Examples

In this page you can find examples for several of the algorithms in the library. You can find the data used for the examples in the Github repository.

MajorityVoting

The example below shows how to use the MajorityVoting algorithm for estimating the ground truth for a binary target variable.

import com.enriquegrodrigo.spark.crowd.methods.MajorityVoting
import com.enriquegrodrigo.spark.crowd.types.BinaryAnnotation

val exampleFile = "data/binary-ann.parquet"

val exampleDataBinary = spark.read.parquet(exampleFile).as[BinaryAnnotation]
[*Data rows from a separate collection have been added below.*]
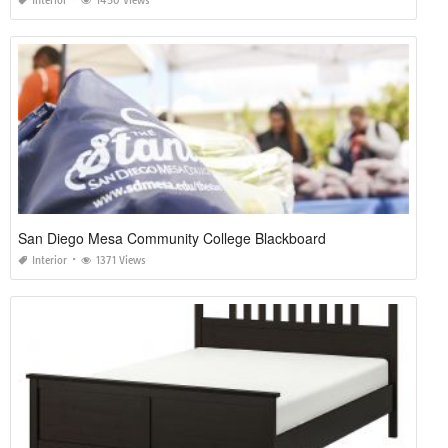
Interior
1450 Views
San Diego Mesa Community College Blackboard
Interior
1371 Views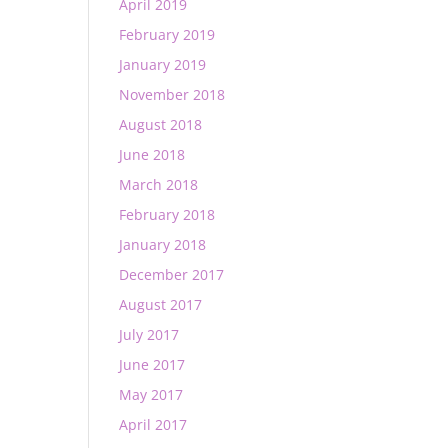
April 2019
February 2019
January 2019
November 2018
August 2018
June 2018
March 2018
February 2018
January 2018
December 2017
August 2017
July 2017
June 2017
May 2017
April 2017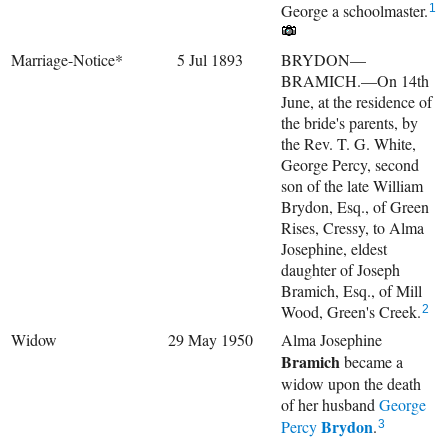
George a schoolmaster.
1
Marriage-Notice*
5 Jul 1893
BRYDON—
BRAMICH.—On 14th
June, at the residence of
the bride's parents, by
the Rev. T. G. White,
George Percy, second
son of the late William
Brydon, Esq., of Green
Rises, Cressy, to Alma
Josephine, eldest
daughter of Joseph
Bramich, Esq., of Mill
Wood, Green's Creek.
2
Widow
29 May 1950
Alma Josephine
Bramich
became a
widow upon the death
of her husband
George
Brydon
Percy
.
3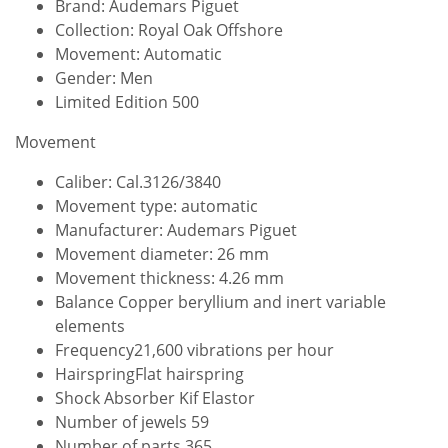
Brand: Audemars Piguet
Collection: Royal Oak Offshore
Movement: Automatic
Gender: Men
Limited Edition 500
Movement
Caliber: Cal.3126/3840
Movement type: automatic
Manufacturer: Audemars Piguet
Movement diameter: 26 mm
Movement thickness: 4.26 mm
Balance Copper beryllium and inert variable
elements
Frequency21,600 vibrations per hour
HairspringFlat hairspring
Shock Absorber Kif Elastor
Number of jewels 59
Number of parts 365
val muBinary = MajorityVoting.transformBinary(exampleDataBinary)

muBinary.show()

The method returns a result similar to this one:

+-------+-----+
|example|value|
+-------+-----+
|     26|    0|
|     29|    1|
|    474|    0|
|    964|    1|
|     65|    0|
|    191|    0|
|    418|    1|
....

MajorityVoting algorithms assume that all annotators are equally accurate, so they choose the most frequent annotation as the ground truth label. Because of this, they only return the ground truth for the problem.

The data file in this example follow the format from the BinaryAnnotation type:

example, annotator, value
      0,         0,     1
      0,         1,     0
      0,         2,     1
      ...

In this example, we use a .parquet data file, which is usually a good option in terms of efficiency. However, we do not limit the types of files you can use, as long as they can be converted to typed datasets of BinaryAnnotation, MulticlassAnnotation or RealAnnotation. However, algorithms will suppose that there are no missing examples or annotators.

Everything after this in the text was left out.